Minnesota’s watchdog is watching our Legacy Amendment funds. Using the “special responsibility and special tools” of his office, Legislative Auditor Jim Nobles says that he and his staff will remain vigilant in oversight of the funds that protect our outdoors, clean water, parks and trails and arts and culture.
The sales tax increase of three-eighths of 1 percent, voted by Minnesotans deep in the recession in 2008, is projected to have generated $7 billion-plus by the time it expires in 2034.
With 23 years to go, and so many precious taxpayer dollars at stake, it is imperative that Nobles and his staff remain dedicated to oversight and accountability — and that elected officials and the rest of us pay attention.

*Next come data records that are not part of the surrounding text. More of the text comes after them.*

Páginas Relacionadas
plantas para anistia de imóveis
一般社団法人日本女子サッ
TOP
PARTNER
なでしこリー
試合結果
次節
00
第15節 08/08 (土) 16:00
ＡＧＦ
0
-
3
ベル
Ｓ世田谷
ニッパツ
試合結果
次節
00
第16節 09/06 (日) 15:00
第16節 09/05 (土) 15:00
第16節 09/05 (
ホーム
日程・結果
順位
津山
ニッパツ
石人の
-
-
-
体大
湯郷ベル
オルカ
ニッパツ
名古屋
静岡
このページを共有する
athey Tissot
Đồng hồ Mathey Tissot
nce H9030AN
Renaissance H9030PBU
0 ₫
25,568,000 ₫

Recently, Nobles’ office released the most comprehensive report card on the amendment, an early opportunity to set the bar for the standards and measurements needed to be sure voters get what they’re paying for.

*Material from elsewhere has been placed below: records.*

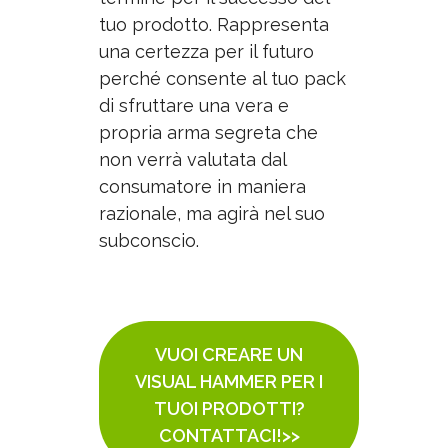
tuo prodotto. Rappresenta
una certezza per il futuro
perché consente al tuo pack
di sfruttare una vera e
propria arma segreta che
non verrà valutata dal
consumatore in maniera
razionale, ma agirà nel suo
subconscio.
VUOI CREARE UN
VISUAL HAMMER PER I
TUOI PRODOTTI?
CONTATTACI!>>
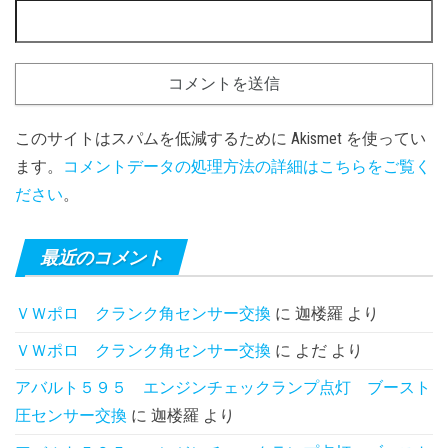
このサイトはスパムを低減するために Akismet を使ってい
ます。
コメントデータの処理方法の詳細はこちらをご覧く
ださい
。
最近のコメント
ＶＷポロ クランク角センサー交換
に
迦楼羅
より
ＶＷポロ クランク角センサー交換
に
よだ
より
アバルト５９５ エンジンチェックランプ点灯 ブースト
圧センサー交換
に
迦楼羅
より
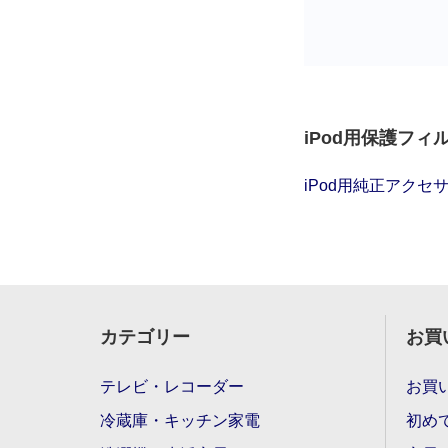
iPod用保護フィ
iPod用純正アクセ
カテゴリー
お買
テレビ・レコーダー
お買
冷蔵庫・キッチン家電
初め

In our recent conversation about the Legacy Amendment, Nobles reiterated his ongoing concerns.
First is understanding amendment language that says funds will “supplement, not substitute,” for traditional sources of funding. Nobles said it is unclear what constitutes a “traditional” source of funding. ...
Many Minnesotans voted for the Legacy Amendment because they care about clean water. In Minnesota, “it defines us,” Nobles said. Measuring our clean-water results, however, will be complicated by a number of factors, including administration by overlapping state agencies and jurisdictions.
As Nobles says, it will take a lot of pressure on state government to achieve the desired outcomes.
Faced with tough times and tight budgets, we’re counting on the legislative auditor and his staff to keep the pressure on.